In May, IBM released the news that it would begin to provide greater speed and quality to its quantum computers through a layer of intelligent software orchestration, that could overcome infrastructure challenges and distribute workloads. It therefore focuses on robust and scalable quantum hardware, cutting-edge quantum software to enable powerful quantum programs, and a global ecosystem of quantum-ready communities.

IBM’s first quantum roadmap was put on the table in 2020. Using the software platform Qiskit Runtime it was possible to multiply by 120 the speed of the quantum execution times. By 2023, it is planned to expand these primitives with capacities that allow them to be executed in parallelized quantum processors, generating the acceleration of the user’s application. will be through Quantum Serverless in your main software stack.

In another order, IBM announced the launch of IBM Quantum Safe to take cyber resilience to the maximum level and protect its customers’ data against the threats posed by advances in quantum computing. And it is that the step towards quantum security cryptographic encryption It is essential for progress.

The IBM research and development team has been working since 2016 in the quantum computer segment, placing the first in the cloud in that year. It had 5 qubits, each one like a superconducting circuit cooled to near absolute zero.

Already in 2019 the company created the Falcon of 27 qubits, in 2020 the hummingbird of 65 qubits, in 2021 the Eagle of 127 qubits (first quantum processor that exceeded 100 qubits, with quantum circuits that cannot be accurately simulated reliably in a classical computer) and in 2022 the Osprey of 433 qubits.

Earlier in 2020, Canadian quantum computing company, D-Wave Systemspresented a system of 5,000 qubits, but it was specialized in solving optimization problems and did not cover as much as Condor.
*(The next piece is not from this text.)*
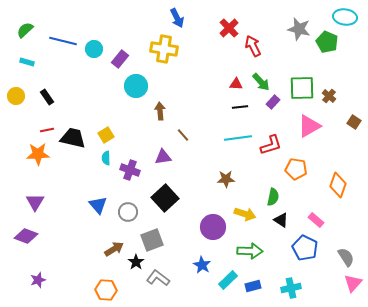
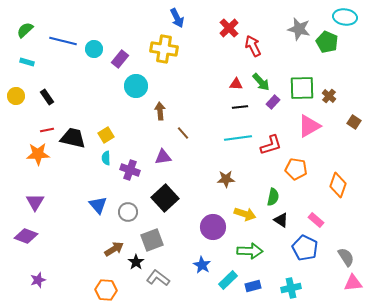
brown line at (183, 135): moved 2 px up
pink triangle at (353, 283): rotated 42 degrees clockwise
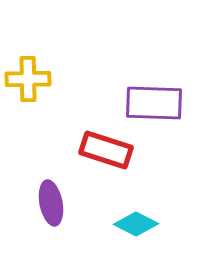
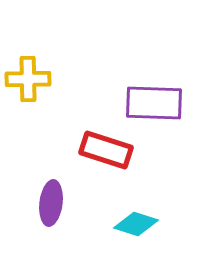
purple ellipse: rotated 18 degrees clockwise
cyan diamond: rotated 9 degrees counterclockwise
IBM Modular Quantum Computing Keys

The company established three scalability regimes for their quantum processors.

Building capabilities to communicate operations between processors

With a view to a broader set of techniques required for practical quantum systems, improving error mitigation and intelligent orchestration.

Chip-level short-haul couplers

They will serve to connect several chips that in turn will form a single larger processor, introducing essential modularity for scalability.

Provide quantum communication links

Among the quantum processors themselves with the aim of connecting clusters and forming a larger and more powerful quantum system.

IBM does not stop growing and the release of Kookaburra will prove it. A quantum processor of more than 4,000 qubits will mark a before and after as it is made up of numerous clusters with a modular scale.